Task input:
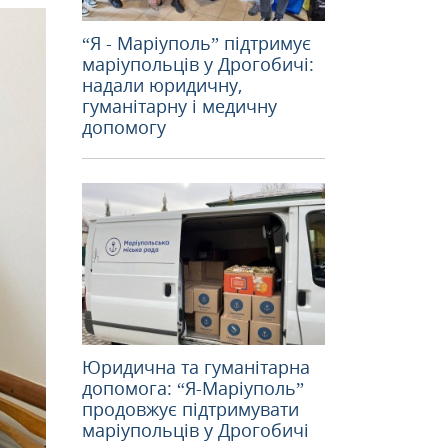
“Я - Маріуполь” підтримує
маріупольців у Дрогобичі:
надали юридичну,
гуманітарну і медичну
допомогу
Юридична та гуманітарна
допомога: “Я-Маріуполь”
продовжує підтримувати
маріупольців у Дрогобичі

==

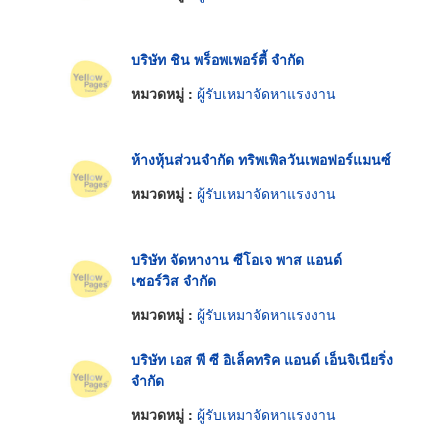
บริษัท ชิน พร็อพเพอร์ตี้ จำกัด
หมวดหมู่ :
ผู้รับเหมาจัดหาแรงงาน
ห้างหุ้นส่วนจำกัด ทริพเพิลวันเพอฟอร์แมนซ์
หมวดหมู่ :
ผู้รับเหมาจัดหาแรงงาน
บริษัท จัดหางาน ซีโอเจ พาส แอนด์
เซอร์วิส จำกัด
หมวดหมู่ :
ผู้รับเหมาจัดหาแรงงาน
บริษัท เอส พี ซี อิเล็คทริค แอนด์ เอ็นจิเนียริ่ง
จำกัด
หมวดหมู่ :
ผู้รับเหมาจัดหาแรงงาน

Exercise description:
Could you state how many lines of the entries contain the word "แอนด"? Only the number is wanted.

Output below:
2